Hoofdpijn van de hypermarché
Door omstandigheden komen we met een zekere regelmaat in Frankrijk. En dan moet je ook boodschappen doen. Daarvoor gaan wij bij voorkeur naar een hypermarché, zo’n koop-je-gek-zaak met 30 kassa’s. De caissières – Franse mannen zie ik dat werk trouwens nooit doen, te weinig hanig waarschijnlijk – worden in onze vestiging geholpen door detectiepoortjes, mogelijk omdat er in het toeristenseizoen nogal wat wordt gesnaaid.
Gisteren moesten wij, zoals gebruikelijk, bij het afrekenen van onze geitenkaas, flessen Monbazillac en andere lekkernijen langs zo’n poortje. Normaal gesproken hoor je dan niets; dit keer gilt het alarm op het moment dat mijn vriendin passeert. Consternatie alom: in het Nederlandse gezin en onder het Franse personeel.
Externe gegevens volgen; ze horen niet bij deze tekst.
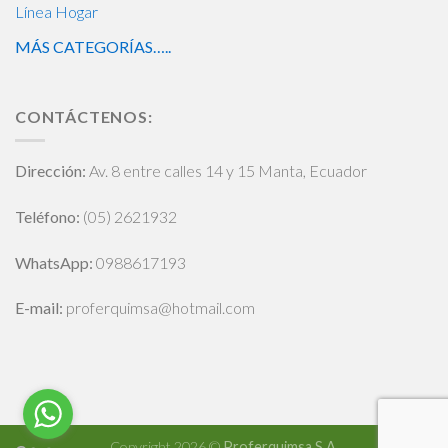
Línea Hogar
MÁS CATEGORÍAS…..
CONTÁCTENOS:
Dirección:
Av. 8 entre calles 14 y 15 Manta, Ecuador
Teléfono:
(05) 2621932
WhatsApp
:
0988617193
E-mail:
proferquimsa@hotmail.com
Copyright 2026 ©
Proferquimsa S.A.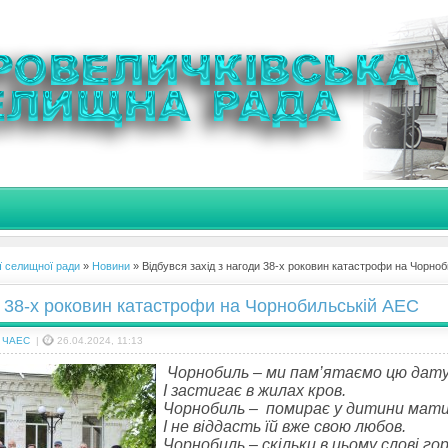
ї селищної ради
»
Новини
» Відбувся захід з нагоди 38-х роковин катастрофи на Чорно
и 38-х роковин катастрофи на Чорнобильській АЕС
на ЧАЕС
|
26.04.2024, 11:13
Чорнобиль – ми пам’ятаємо цю дат
І застигає в жилах кров.
Чорнобиль – помирає у дитини мат
І не віддасть їй вже свою любов.
Чорнобиль – скільки в цьому слові гор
Na heftig intern telefoonverkeer verschijnt een cheffin, die met behulp van haar scanner het gestolen goed wel eens tevoorschijn zal halen. Althans, zo leg ik – weinig objectief - haar koele houding uit.De vrouw richt zich al snel op de handtas van mijn vriendin; ze ziet zo wel dat er geen zes blikjes Guinness onder het dunne zomerjurkje zijn verborgen. Alles moet ze vastpakken: van tandenstokers tot handcrème, van brillenkoker tot agenda, van huissleutel tot haarklemmetjes. Alles gaat een voor een langs het detectiepoortje, zonder maar geluid te maken. Bij het doosje met hoofdpijntabletten besluit het alarm dat het genoeg is en zet het systeem het opnieuw op een gillen. Betrapt? Neen, niet echt. De Franse verdediging blijkt in de luren gelegd door de barcode op een paar Paracetamolletjes, gekocht in Nederland bij het Kruidvat…
En daar sta je dan. Alle privacy weg, alle binnen- en buitenlandse blikken op je gericht. Op geen enkele naturistencamping hebben we ons ooit zo naakt gevoeld. ’s Avonds hebben we er wel weer om kunnen lachen, onder het genot van de net aangeschafte wijnen en likeuren. Goed dat we vanmorgen een paar hoofdpijnpillen konden vinden.